If 2018 was the year of the high fiber and ketogenic diets, then 2019 should be the year of no diets. Diets do not work. (Yup, you read that right.) Making a shift toward mindful and intuitive eating is the best way to create healthy and lasting eating habits. Mindfulness, which is a form of meditation, helps combat anxiety and stress. Merging this philosophy with food allows for understanding and control over eating habits while reducing emotional eating patterns. So, if your goal is weight loss, cut down portion sizes instead of cutting out food groups, eat slowly, and pay attention to when you are satisfied – not stuffed. Sounds easy, right? While the concept is simple, new habits take time to form. Make sure your meals are balanced with lean proteins, non-starchy carbs, and good fats along with a ton of veggies. Eat slowly with no distractions, especially television. The most important thing to learn is to distinguish between hunger and the urge to use food to regulate feelings.

Be aware of the food combinations you make

Food combining is an ancient tradition with roots in Ayurvedic practices.
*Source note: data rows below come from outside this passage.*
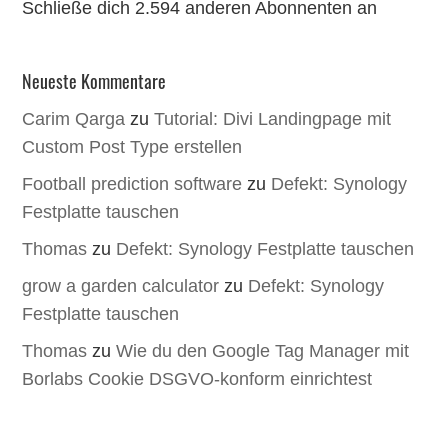
Schließe dich 2.594 anderen Abonnenten an
Neueste Kommentare
Carim Qarga
zu
Tutorial: Divi Landingpage mit
Custom Post Type erstellen
Football prediction software
zu
Defekt: Synology
Festplatte tauschen
Thomas
zu
Defekt: Synology Festplatte tauschen
grow a garden calculator
zu
Defekt: Synology
Festplatte tauschen
Thomas
zu
Wie du den Google Tag Manager mit
Borlabs Cookie DSGVO-konform einrichtest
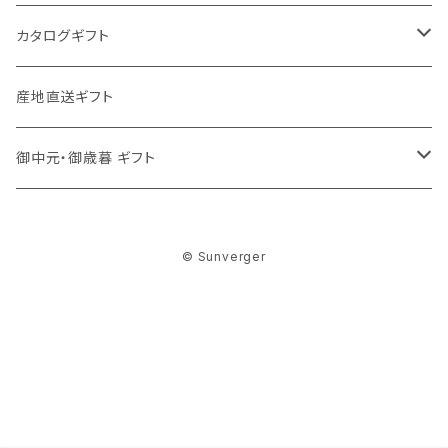
今治謹製〈極上タオル〉
今治わたいろ〈西川今治タオル〉
カタログギフト
洗剤
ろくさん亭 道場六三郎 フリーズドライ ギフト
MY HEART
産地直送ギフト
洗剤
舞心
御中元・御歳暮 ギフト
ハンディセレクト
食品
© Sunverger
調味料
Choise Collection
洗剤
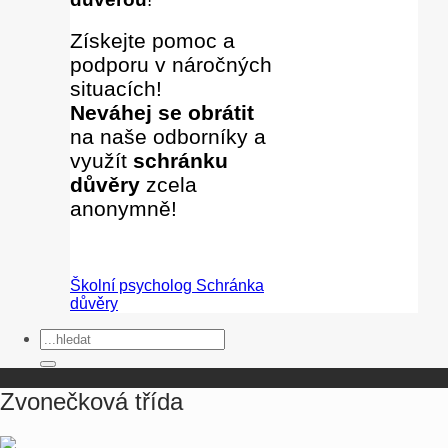
Získejte pomoc a
podporu v náročných
situacích!
Neváhej se obrátit
na naše odborníky
a
využít
schránku
důvěry
zcela
anonymně!
Školní psycholog
Schránka
důvěry
Zvonečková třída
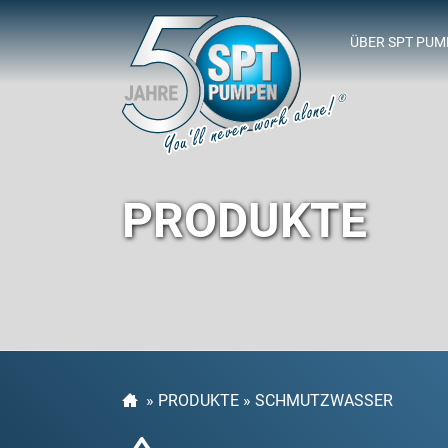
ÜBER SPT PU
SPT-SPONSOR
PRODUKTE
»
PRODUKTE
»
SCHMUTZWASSER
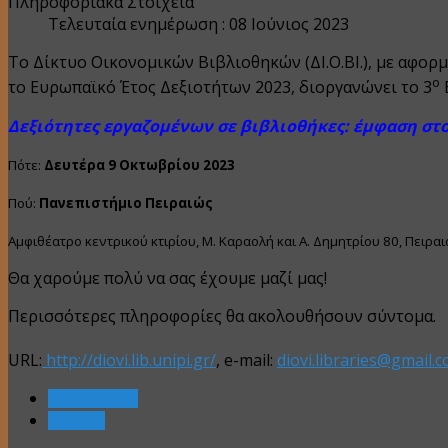
Πληροφοριακά Στοιχεία
Τελευταία ενημέρωση : 08 Ιούνιος 2023
Το Δίκτυο Οικονομικών Βιβλιοθηκών (ΔΙ.Ο.ΒΙ.), με αφορ
o
το Ευρωπαϊκό Έτος Δεξιοτήτων 2023, διοργανώνει το
3
Δεξιότητες εργαζομένων σε βιβλιοθήκες: έμφαση στ
Πότε:
Δευτέρα 9 Οκτωβρίου 2023
Πού:
Πανεπιστήμιο Πειραιώς
Αμφιθέατρο κεντρικού κτιρίου, Μ. Καραολή και Α. Δημητρίου 80, Πειρ
Θα χαρούμε πολύ να σας έχουμε μαζί μας!
Περισσότερες πληροφορίες θα ακολουθήσουν σύντομα.
URL:
http://diovi.lib.unipi.gr/
, e-mail:
diovi.libraries@gmail.
Προηγούμενο
Επόμενο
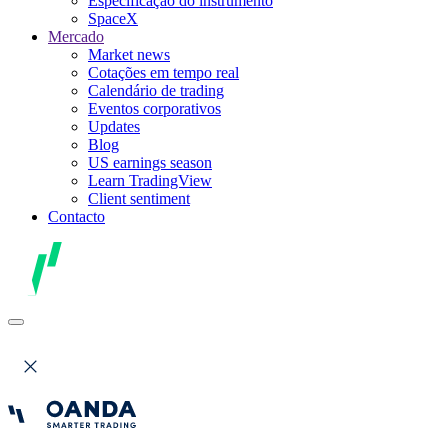
Especificação do instrumento
SpaceX
Mercado
Market news
Cotações em tempo real
Calendário de trading
Eventos corporativos
Updates
Blog
US earnings season
Learn TradingView
Client sentiment
Contacto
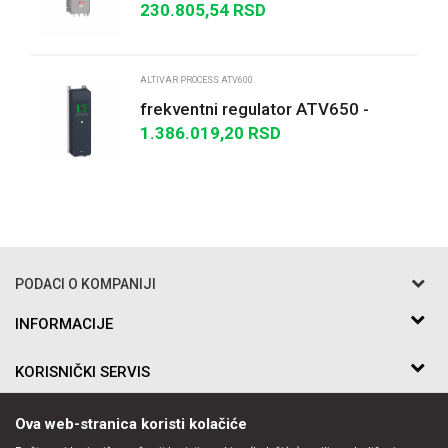
regulatore - trofazno napajanje
230.805,54
RSD
POŠALJI
ALTIVAR PROCESS ATV600
frekventni regulator ATV650 -
90kW/125HP - 380...480V - IP55
1.386.019,20
RSD
PODACI O KOMPANIJI
Razo DOO
INFORMACIJE
O nama
Bakarska br.5
KORISNIČKI SERVIS
Saradnja
11010 Beograd Voždovac, Srbija
Kontakt
Uslovi korišćenja i prodaje
Telefon:
PRATITE NAS
Ova web-stranica koristi kolačiće
Politika privatnosti
011-397-7504, 011-397-7505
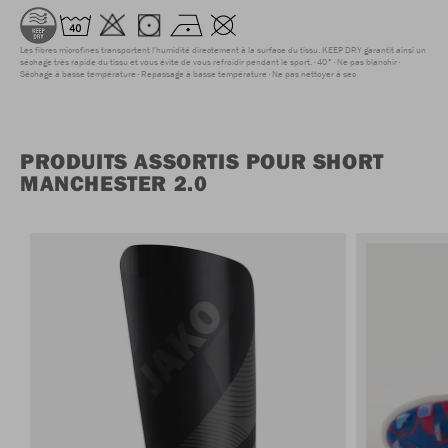
Les fibres microfines transportent l'humidité directement à la surface du tissu. KEEP DRY garantit ainsi un
séchage très rapide du tissu et vous évite de vous refroidir pendant le sport.
40°
Ne pas blanchir
Séchage à basse température
Repassage à basse température
Ne pas nettoyer à sec
PRODUITS ASSORTIS POUR SHORT
MANCHESTER 2.0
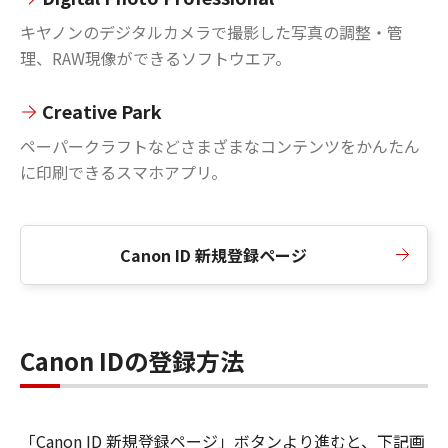
キヤノンのデジタルカメラで撮影した写真の調整・管
理、RAW現像ができるソフトウエア。
Creative Park
ペーパークラフトなどさまざまなコンテンツをかんたん
に印刷できるスマホアプリ。
Canon ID 新規登録ページ
Canon IDの登録方法
「Canon ID 新規登録ページ」ボタンより進むと、下記画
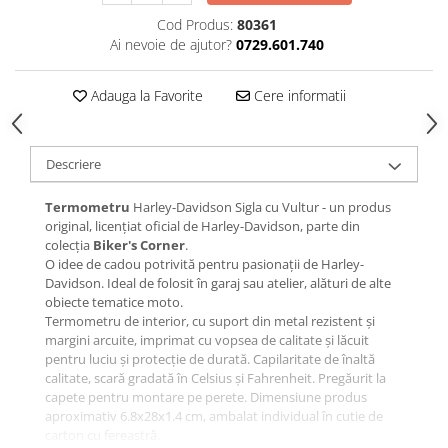
Cod Produs:
80361
Ai nevoie de ajutor?
0729.601.740
Adauga la Favorite
Cere informatii
Descriere
Termometru
Harley-Davidson Sigla cu Vultur - un produs
original, licențiat oficial de Harley-Davidson, parte din
colecția
Biker's Corner
.
O idee de cadou potrivită pentru pasionații de Harley-
Davidson. Ideal de folosit în garaj sau atelier, alături de alte
obiecte tematice moto.
Termometru de interior, cu suport din metal rezistent și
margini arcuite, imprimat cu vopsea de calitate și lăcuit
pentru luciu și protecție de durată. Capilaritate de înaltă
calitate, scară gradată în Celsius și Fahrenheit. Pregăurit la
capete pentru montare pe perete. Dimensiune produs
aproximativ 6.8x28x1.4 cm, ambalat individual în cutie de
carton cu fereastră.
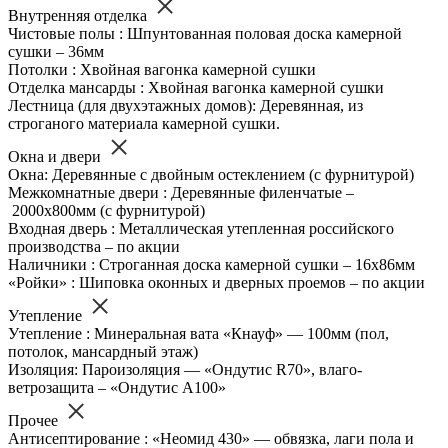
Внутренняя отделка
Чистовые полы : Шпунтованная половая доска камерной
сушки – 36мм
Потолки : Хвойная вагонка камерной сушки
Отделка мансарды : Хвойная вагонка камерной сушки
Лестница (для двухэтажных домов): Деревянная, из
строганого материала камерной сушки.
Окна и двери
Окна: Деревянные с двойным остеклением (с фурнитурой)
Межкомнатные двери : Деревянные филенчатые –
2000х800мм (с фурнитурой)
Входная дверь : Металлическая утепленная российского
производства – по акции
Наличники : Строганная доска камерной сушки – 16х86мм
«Ройки» : Шиповка оконных и дверных проемов – по акции
Утепление
Утепление : Минеральная вата «Кнауф» — 100мм (пол,
потолок, мансардный этаж)
Изоляция: Пароизоляция — «Ондутис R70», влаго-
ветрозащита – «Ондутис А100»
Прочее
Антисептирование : «Неомид 430» — обвязка, лаги пола и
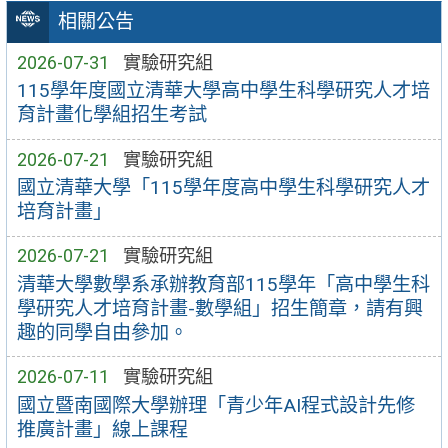
相關公告
2026-07-31
實驗研究組
115學年度國立清華大學高中學生科學研究人才培
育計畫化學組招生考試
2026-07-21
實驗研究組
國立清華大學「115學年度高中學生科學研究人才
培育計畫」
2026-07-21
實驗研究組
清華大學數學系承辦教育部115學年「高中學生科
學研究人才培育計畫-數學組」招生簡章，請有興
趣的同學自由參加。
2026-07-11
實驗研究組
國立暨南國際大學辦理「青少年AI程式設計先修
推廣計畫」線上課程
The general idea is that eating certain foods or food groups together can wreak havoc on your digestive system since foods have different pH levels, and therefore require specific digestive enzymes that work at certain pH levels. For example, in this theory proteins and starches should not be eaten together. Protein digestion requires pepsin, a digestive enzyme that functions in an acidic environment, while carbohydrates require amylase, which needs an alkaline environment to do its job. General rules include not mixing starches with protein or acidic foods (including meat, eggs, dairy, grains, fish, and poultry), eating both fruit and dairy products alone on an empty stomach, and not combining different types of proteins together. Having a healthy gut is key and if the pH balance of the stomach is off, you may notice symptoms like fatigue, skin problems, bloating and indigestion. If you experience any of these issues, it might be worth looking into food combining.

Make an effort to move

For some people, having a strict workout regime is key. For others, setting a goal of working out every day at a specific time can backfire and promote a negative cycle to thinking. Let’s say you decide you’re going to make that 6:30AM workout every morning during the week, but life happens, and sometimes that workout doesn’t. Thinking you have “failed” your goal for the day can set you back. Instead, make a promise to yourself to move almost every day – whether it’s 20 minutes or 2 hours – without the pressure of making a specific workout at a specific time. That way, you will find time to fit it in where it works rather than shaping your day around your workout.

Carve out time for yourself

There is nothing more important than giving yourself a little love. When you put this last, you not only do a disservice to yourself, but to everyone else around you, even your loved ones. No matter who you are and what you do, having time to yourself each day will allow you to be a better, stronger version of yourself. Whether this means taking the hour at lunch to exercise, skipping the morning workout to get your 8 hours of sleep, or meditating every day, “me time” is a necessity. Taking up a new hobby or returning to an old one is another great way to get some “me time” in.

Let us know how your resolutions are going and if you’ll be following of any of these tips!